- Founded: 1981
- Founder: Mark Dean
- Defunct: 1985
- Distributor: CBS Records
- Genre: Pop
- Country of origin: United Kingdom

= Innervision Records =

British record label

Innervision Records was an independent record label distributed by CBS Records. The label was established around 1981 by Mark Dean and Shamsi Ahmed. Perhaps the most recognizable artist associated with Innervision was Wham!, who scored four top-ten hits while signed to the label.

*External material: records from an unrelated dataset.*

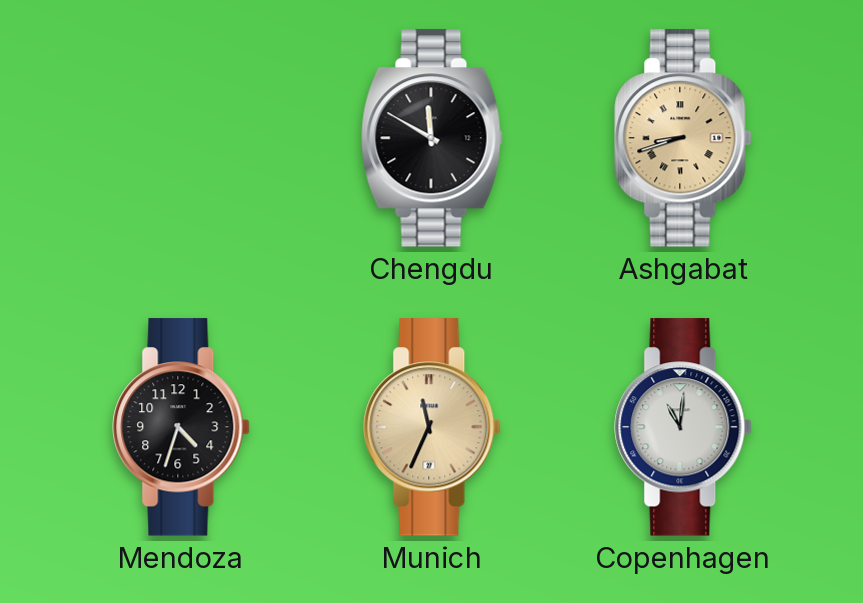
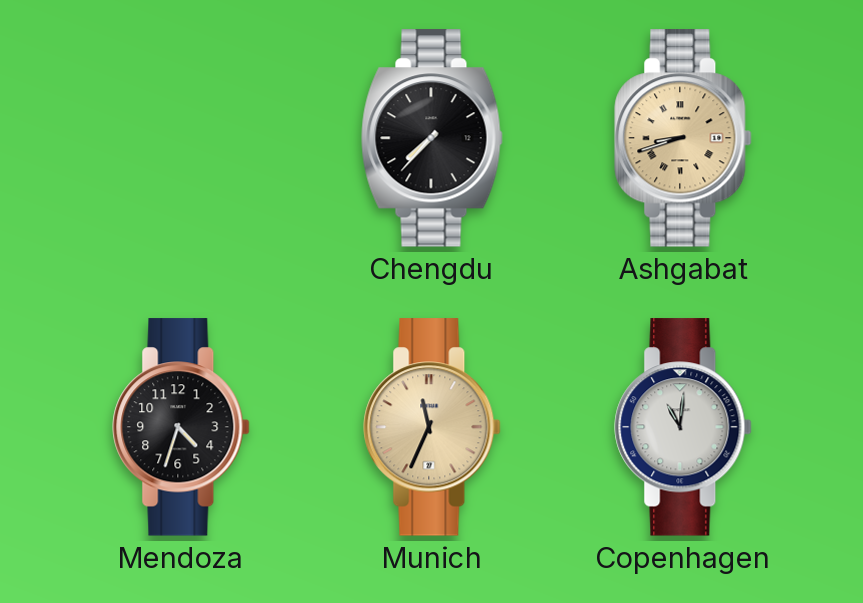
Chengdu: 11:50 -> 7:37
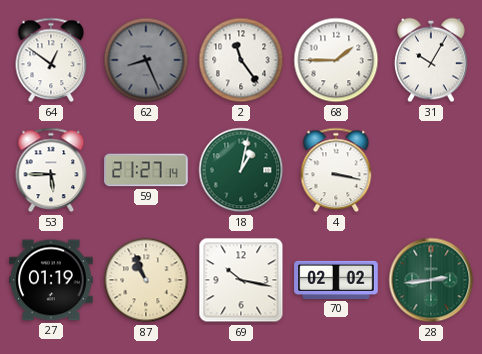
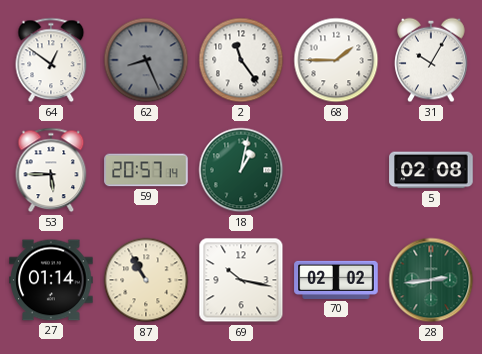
59: 21:27 -> 20:57
4: 3:17 -> none
5: none -> 02:08
27: 01:19 -> 01:14
87: 10:56 -> 10:55
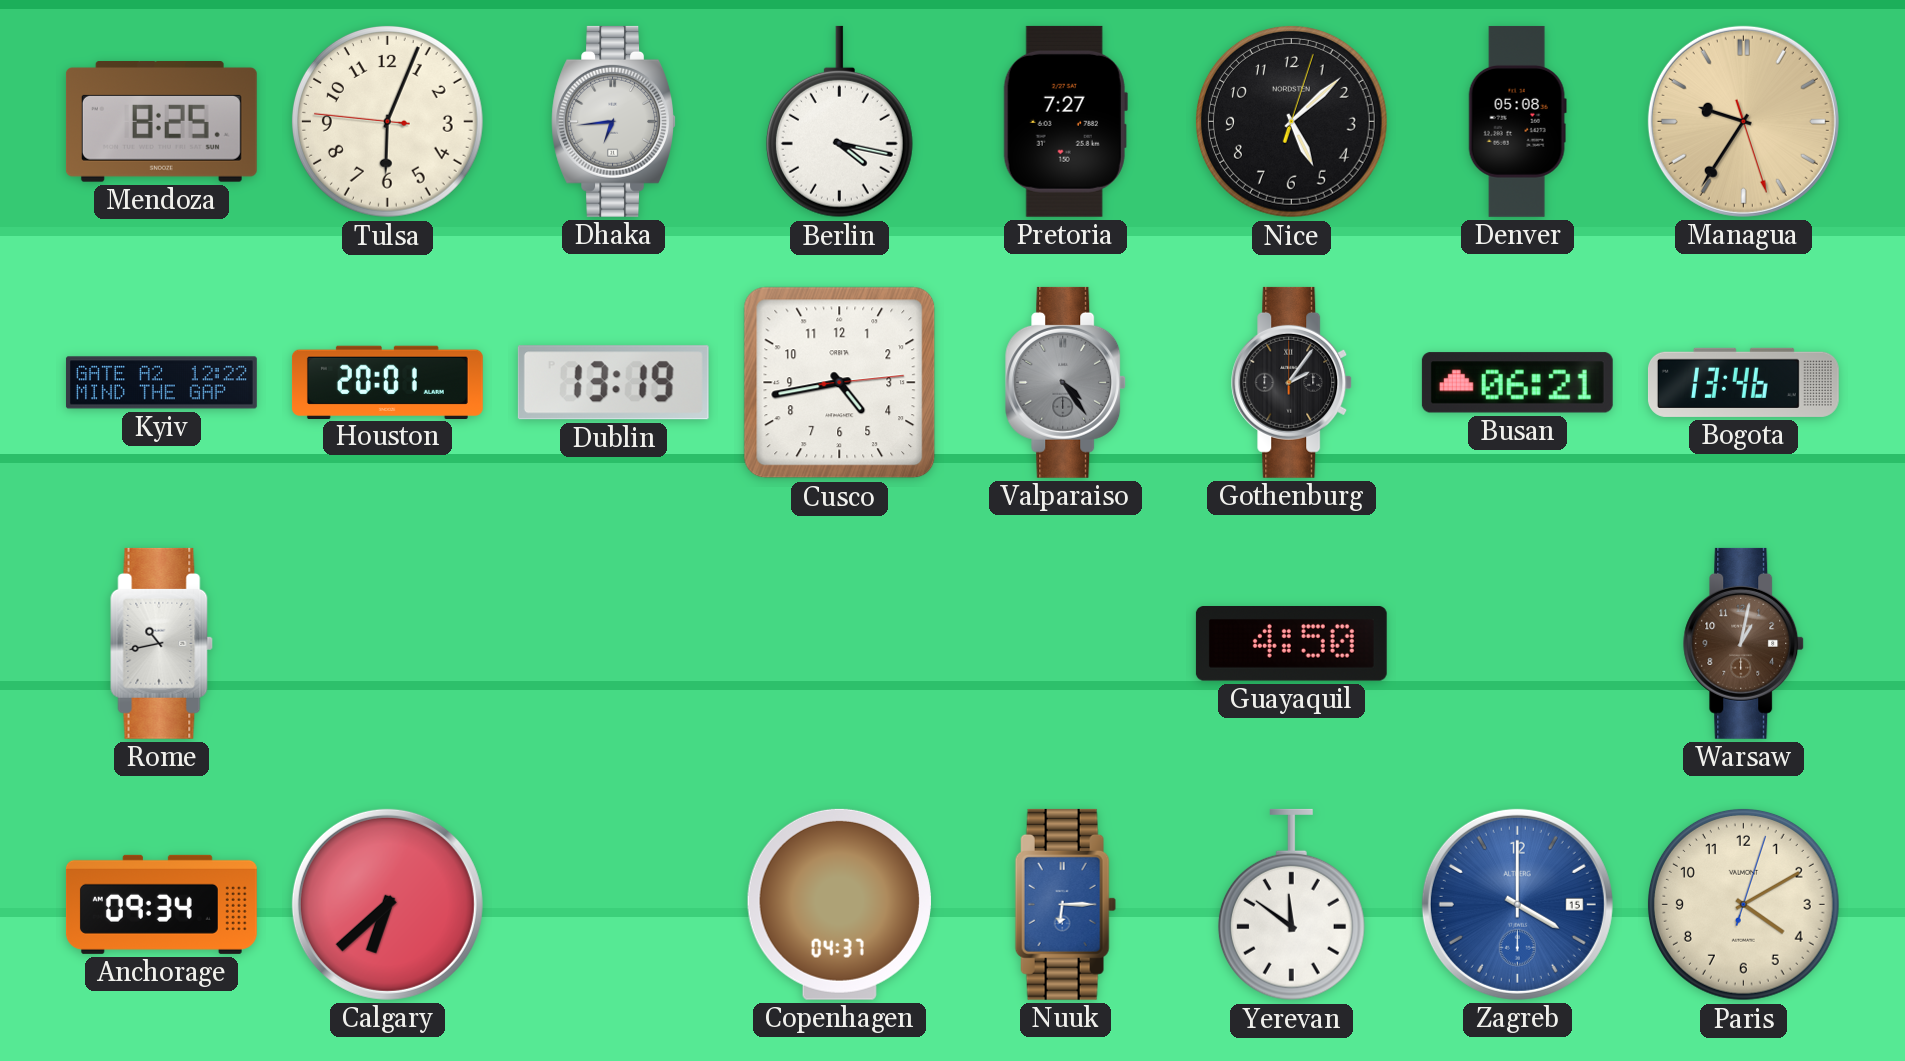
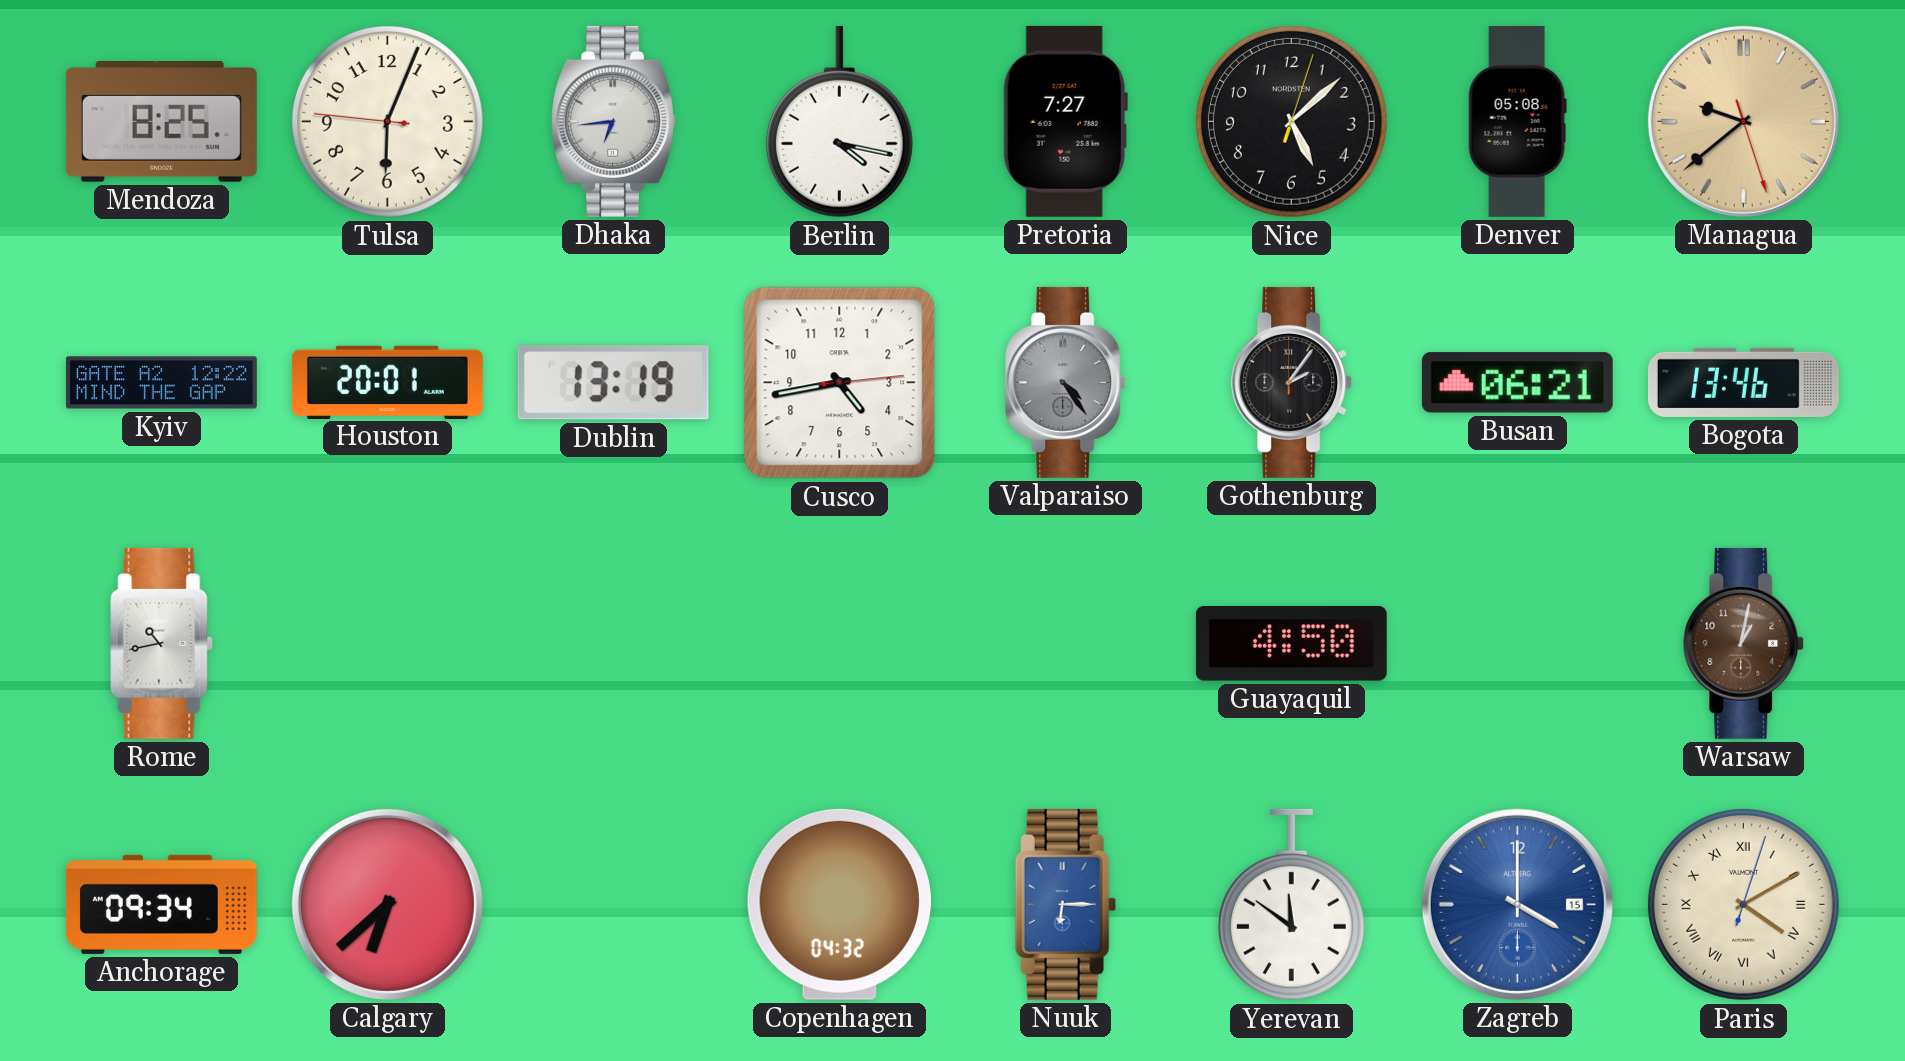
Managua: 9:35 -> 9:38
Copenhagen: 04:37 -> 04:32
Paris numerals: Arabic -> Roman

Additional Innervision artists included Jimmy the Hoover, who had a top 20 hit with "Tantalise"; and the groups Animal Nightlife, the Promise, Girl Talk, and Space Monkey. Innervision released its last single in 1985, by that time the label's records were being distributed by EMI.

==Legal disputes==

In 1983, Andrew Ridgeley of Wham! became conscious of legal problems with their initial contract at Innervision. While the legal battle raged, Innervision released a single containing a medley of non-single tracks from the album Fantastic, titled "Club Fantastic Megamix". Wham! publicly denounced the release and urged fans not to buy it. After the legal wrangling, Innervision admitted there were royalty discrepancies with Wham!'s contract and it was nullified as part of a legal compromise with CBS Records. The fall-out from the lawsuit led to the bankruptcy and eventual dissolution of Innervision altogether in 1985.